Cette question des baux emphytéotiques sur terrains publics est jugée "primordiale" par Emmanuelle Cosse car il va falloir "produire des logements avec des loyers plus bas que ceux du marché, mais pas uniquement des logements sociaux. Les loyers de sortie de ces derniers devront d'ailleurs être vraiment intéressants car on est aujourd'hui le plus souvent au plafond et on aide ainsi à la construction de logements chers". Selon elle, le cœur du problème est bien le manque de logements pour les personnes à faibles revenus et pour celles à revenus intermédiaires.
"Aujourd'hui, le marché ne fonctionne pas car il n'y a pas assez de terrains disponibles, il faut en libérer, mais sous contrôle, sinon il n'y aura pas l'effet escompté", a insisté Daniel Canepa. Selon lui, il faudrait aussi voir comment "récupérer les gâchis de terrains comme les parkings autour des zones commerciales, les espaces délaissés pour cause d'urbanisme mal conçu, pour faire de nouvelles activités, voire des logements". "Je ne suis pas certaine que parce que qu'il y aurait plus de foncier sur la table, les prix baisseraient car la spéculation en Ile-de-France n'a pas cessé", a toutefois tempéré la vice-présidente de la région.

Anne Lenormand

La Région veut encourager les "maires bâtisseurs"

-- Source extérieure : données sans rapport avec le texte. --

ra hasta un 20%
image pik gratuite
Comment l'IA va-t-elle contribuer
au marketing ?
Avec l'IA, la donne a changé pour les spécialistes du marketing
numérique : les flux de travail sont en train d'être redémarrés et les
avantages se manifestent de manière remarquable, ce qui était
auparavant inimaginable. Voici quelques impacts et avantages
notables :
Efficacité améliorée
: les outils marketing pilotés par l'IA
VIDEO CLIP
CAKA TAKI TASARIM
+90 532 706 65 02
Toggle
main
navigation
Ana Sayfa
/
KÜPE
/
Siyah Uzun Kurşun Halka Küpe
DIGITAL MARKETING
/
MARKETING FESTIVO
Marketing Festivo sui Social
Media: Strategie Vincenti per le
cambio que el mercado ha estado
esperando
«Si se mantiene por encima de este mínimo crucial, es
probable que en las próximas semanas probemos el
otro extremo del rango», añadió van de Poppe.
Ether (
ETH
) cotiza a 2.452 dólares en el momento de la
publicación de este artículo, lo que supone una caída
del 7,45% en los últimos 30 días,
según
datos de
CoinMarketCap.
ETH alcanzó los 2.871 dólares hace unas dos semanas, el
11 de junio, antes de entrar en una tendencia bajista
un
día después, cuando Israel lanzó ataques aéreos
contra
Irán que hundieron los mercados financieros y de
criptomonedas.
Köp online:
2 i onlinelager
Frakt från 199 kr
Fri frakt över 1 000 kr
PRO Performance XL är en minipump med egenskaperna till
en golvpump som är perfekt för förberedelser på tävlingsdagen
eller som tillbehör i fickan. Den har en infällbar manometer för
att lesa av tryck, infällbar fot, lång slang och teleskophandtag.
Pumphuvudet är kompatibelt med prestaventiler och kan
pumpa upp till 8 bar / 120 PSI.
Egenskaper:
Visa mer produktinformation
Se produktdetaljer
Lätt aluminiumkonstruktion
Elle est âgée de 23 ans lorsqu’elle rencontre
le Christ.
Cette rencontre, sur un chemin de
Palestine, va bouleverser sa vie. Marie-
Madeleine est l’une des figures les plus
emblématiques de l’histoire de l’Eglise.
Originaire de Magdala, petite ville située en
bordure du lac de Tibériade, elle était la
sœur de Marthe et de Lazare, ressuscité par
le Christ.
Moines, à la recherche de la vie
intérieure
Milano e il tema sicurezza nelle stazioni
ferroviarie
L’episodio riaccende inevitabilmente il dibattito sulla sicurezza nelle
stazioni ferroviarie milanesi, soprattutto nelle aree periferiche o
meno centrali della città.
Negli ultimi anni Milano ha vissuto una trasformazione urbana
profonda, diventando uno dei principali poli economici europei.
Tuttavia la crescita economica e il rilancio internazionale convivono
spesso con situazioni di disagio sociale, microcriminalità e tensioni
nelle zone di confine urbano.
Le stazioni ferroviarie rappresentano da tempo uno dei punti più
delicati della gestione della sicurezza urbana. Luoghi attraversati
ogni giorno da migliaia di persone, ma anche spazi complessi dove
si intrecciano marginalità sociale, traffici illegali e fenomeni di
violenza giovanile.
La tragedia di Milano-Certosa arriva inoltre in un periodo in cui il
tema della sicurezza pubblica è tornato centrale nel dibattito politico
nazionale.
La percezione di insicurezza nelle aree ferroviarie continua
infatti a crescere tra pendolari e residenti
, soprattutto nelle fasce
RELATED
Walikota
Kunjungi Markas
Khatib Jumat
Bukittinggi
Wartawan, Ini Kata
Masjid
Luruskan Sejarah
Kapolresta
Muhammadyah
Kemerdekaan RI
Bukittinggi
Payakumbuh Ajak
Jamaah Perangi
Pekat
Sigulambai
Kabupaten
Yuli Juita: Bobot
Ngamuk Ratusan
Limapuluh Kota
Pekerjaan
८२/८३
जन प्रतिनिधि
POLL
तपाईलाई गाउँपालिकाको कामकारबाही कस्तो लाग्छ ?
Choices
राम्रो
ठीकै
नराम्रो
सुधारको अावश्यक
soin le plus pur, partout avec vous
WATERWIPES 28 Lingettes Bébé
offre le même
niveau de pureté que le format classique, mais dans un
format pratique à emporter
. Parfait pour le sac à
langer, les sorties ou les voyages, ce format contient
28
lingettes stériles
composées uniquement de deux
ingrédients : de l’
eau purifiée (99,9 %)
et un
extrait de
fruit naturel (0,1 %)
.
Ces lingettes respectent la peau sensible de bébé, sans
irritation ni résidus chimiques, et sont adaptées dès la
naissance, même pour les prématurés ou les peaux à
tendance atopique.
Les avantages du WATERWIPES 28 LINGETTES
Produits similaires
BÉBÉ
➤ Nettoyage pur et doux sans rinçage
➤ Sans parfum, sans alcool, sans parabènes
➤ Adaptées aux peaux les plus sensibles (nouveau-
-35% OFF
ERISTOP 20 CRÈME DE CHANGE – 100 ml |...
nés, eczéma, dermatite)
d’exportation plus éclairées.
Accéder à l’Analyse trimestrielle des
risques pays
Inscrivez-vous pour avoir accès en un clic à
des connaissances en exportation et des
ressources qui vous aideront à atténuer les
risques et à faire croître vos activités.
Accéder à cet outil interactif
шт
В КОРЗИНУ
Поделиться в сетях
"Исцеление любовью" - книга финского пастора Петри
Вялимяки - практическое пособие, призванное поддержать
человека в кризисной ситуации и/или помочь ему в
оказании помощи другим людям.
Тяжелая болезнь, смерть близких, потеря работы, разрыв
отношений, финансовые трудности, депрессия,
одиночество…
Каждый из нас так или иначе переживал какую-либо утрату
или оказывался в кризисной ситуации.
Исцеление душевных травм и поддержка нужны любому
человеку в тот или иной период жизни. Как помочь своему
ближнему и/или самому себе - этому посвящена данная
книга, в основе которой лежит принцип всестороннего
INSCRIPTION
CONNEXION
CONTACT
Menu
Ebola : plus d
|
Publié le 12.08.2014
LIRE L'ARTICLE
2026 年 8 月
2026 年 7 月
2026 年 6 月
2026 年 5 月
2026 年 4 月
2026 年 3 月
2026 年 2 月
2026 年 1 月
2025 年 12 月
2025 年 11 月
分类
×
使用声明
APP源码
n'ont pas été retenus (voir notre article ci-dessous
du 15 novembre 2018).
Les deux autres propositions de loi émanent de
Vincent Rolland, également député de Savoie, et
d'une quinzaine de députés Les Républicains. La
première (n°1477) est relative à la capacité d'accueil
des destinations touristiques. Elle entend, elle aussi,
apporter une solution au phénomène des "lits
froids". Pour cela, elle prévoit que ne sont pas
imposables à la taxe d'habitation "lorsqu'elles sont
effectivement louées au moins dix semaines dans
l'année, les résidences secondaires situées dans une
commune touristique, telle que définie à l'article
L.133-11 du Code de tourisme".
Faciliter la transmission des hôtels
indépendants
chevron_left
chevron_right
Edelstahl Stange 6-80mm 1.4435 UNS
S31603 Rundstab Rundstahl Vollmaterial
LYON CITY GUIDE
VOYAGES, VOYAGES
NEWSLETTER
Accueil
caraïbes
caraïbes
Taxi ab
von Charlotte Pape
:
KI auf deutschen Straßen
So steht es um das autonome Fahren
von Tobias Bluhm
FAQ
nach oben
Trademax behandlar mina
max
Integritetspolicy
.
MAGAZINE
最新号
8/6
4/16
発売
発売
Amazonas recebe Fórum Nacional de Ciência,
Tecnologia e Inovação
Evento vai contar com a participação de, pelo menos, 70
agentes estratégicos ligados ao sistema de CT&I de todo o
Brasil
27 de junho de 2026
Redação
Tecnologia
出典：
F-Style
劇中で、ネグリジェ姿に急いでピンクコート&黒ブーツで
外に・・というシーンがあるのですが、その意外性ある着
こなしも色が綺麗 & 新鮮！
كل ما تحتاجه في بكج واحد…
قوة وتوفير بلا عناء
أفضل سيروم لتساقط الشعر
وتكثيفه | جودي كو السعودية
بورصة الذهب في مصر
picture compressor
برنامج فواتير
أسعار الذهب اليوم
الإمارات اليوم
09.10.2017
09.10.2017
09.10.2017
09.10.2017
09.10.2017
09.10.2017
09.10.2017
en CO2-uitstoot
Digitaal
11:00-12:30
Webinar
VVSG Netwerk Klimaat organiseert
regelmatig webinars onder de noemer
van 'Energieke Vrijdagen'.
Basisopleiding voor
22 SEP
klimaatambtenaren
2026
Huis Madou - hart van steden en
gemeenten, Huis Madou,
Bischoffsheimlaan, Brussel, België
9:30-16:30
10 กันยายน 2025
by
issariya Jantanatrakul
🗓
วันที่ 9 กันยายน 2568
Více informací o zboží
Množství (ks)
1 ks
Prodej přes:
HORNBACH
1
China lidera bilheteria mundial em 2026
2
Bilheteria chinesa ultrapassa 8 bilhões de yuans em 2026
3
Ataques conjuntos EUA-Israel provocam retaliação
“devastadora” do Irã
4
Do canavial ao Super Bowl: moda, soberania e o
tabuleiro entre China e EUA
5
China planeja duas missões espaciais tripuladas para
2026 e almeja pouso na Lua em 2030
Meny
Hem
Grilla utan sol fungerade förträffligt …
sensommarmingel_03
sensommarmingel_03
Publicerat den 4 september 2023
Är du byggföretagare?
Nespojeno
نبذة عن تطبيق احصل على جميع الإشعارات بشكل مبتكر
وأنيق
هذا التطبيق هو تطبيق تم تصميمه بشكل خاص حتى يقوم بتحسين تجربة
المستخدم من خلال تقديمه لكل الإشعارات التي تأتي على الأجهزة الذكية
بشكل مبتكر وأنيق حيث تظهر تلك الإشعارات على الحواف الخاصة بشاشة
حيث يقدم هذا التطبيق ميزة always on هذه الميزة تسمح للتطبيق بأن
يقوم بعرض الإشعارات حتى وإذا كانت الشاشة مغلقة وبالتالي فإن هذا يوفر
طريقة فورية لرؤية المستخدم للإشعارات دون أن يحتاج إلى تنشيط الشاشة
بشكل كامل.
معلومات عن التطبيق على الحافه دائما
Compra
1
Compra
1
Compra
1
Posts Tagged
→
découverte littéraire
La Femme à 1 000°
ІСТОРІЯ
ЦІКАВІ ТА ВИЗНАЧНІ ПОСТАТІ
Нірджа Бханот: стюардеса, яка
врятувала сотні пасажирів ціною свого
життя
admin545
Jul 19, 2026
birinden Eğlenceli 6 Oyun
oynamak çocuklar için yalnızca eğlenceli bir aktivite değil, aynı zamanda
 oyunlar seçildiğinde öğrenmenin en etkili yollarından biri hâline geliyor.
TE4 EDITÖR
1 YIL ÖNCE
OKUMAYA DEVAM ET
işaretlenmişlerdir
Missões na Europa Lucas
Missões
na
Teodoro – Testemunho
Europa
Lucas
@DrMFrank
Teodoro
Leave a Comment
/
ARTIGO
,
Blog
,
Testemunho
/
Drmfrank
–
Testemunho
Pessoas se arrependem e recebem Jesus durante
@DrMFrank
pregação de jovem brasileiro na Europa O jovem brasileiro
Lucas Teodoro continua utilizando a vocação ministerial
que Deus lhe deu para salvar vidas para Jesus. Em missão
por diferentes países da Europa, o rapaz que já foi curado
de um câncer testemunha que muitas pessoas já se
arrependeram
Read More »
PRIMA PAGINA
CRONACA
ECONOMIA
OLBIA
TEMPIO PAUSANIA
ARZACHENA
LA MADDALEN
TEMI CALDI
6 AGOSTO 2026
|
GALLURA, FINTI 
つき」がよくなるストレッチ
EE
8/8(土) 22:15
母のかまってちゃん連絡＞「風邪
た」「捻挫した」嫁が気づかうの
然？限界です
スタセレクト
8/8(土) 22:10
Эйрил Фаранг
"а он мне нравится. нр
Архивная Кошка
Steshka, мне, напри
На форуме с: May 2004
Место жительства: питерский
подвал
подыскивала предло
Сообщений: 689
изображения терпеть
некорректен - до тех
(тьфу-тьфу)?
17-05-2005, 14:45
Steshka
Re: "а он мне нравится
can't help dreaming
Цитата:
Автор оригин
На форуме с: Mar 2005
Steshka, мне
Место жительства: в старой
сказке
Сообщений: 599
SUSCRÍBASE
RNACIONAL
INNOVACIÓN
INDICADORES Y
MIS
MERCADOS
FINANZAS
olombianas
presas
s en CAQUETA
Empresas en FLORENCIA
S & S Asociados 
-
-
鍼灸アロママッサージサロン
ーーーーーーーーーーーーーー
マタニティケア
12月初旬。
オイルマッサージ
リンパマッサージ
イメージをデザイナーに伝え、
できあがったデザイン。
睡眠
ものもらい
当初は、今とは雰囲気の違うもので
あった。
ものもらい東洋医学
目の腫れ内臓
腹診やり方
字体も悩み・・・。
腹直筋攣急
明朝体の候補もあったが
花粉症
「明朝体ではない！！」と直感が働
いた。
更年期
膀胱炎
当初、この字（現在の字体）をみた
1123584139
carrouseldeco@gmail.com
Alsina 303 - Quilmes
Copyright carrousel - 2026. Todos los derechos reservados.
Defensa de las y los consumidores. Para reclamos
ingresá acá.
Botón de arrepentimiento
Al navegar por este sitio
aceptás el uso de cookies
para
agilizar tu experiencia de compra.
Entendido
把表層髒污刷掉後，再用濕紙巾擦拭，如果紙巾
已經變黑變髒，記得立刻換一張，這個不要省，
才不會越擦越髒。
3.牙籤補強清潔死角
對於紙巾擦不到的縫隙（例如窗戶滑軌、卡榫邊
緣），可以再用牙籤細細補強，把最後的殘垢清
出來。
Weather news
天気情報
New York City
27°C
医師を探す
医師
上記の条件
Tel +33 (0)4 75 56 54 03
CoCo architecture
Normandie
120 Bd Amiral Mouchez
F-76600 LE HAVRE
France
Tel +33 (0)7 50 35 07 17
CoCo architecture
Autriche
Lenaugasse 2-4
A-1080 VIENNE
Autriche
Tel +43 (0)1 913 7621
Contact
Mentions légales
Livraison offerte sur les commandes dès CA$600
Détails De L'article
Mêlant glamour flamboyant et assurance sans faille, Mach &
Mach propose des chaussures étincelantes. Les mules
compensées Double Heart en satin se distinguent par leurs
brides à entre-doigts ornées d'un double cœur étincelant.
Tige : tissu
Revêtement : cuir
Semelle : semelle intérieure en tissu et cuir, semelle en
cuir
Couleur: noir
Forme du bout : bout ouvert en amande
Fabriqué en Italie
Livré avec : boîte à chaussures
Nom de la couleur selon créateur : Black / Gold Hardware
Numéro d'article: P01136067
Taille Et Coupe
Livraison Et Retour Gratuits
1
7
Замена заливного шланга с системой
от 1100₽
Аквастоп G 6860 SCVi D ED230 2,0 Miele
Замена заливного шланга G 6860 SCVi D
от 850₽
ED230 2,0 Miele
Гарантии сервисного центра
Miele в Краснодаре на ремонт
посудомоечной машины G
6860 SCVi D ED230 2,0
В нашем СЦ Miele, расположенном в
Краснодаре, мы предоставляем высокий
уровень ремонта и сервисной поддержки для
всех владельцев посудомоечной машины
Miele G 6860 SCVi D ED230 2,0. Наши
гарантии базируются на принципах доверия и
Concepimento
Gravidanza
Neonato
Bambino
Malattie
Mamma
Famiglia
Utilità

Le conseil régional d'Ile-de-France a adopté le 28 juin une réforme de sa politique contractuelle en direction des communes et des EPCI. "Avec cette réforme, nous mettons en place le pacte régional avec les maires bâtisseurs", a indiqué Marie-Pierre de la Gontrie, première vice-présidente chargée des finances et de la contractualisation. Ce dispositif permet à la région d'accompagner les collectivités franciliennes dans leurs projets d'aménagement et d'équipement, en plus des politiques sectorielles déjà existantes, en instaurant un système de bonification de la subvention pour les collectivités qui réalisent les objectifs fixés par la loi SRU en matière de logement sociaux et qui s'inscrivent dans le Sdrif. Au total, les projets portés par les communes et les intercommunalités pourront désormais être financés jusqu'à 50% par la région. Depuis 2010, la majorité régionale s'est engagée à soutenir les collectivités construisant des logements sociaux dans la réalisation des équipements nécessaires à l'accueil de nouveaux habitants (écoles, salles polyvalentes, aménagements de voiries...). Le nouveau système vise également à renforcer l'aide de la région aux communes les plus pauvres, et à valoriser les projets qui respectent les critères environnementaux, souligne le conseil régional dans un communiqué. A.L.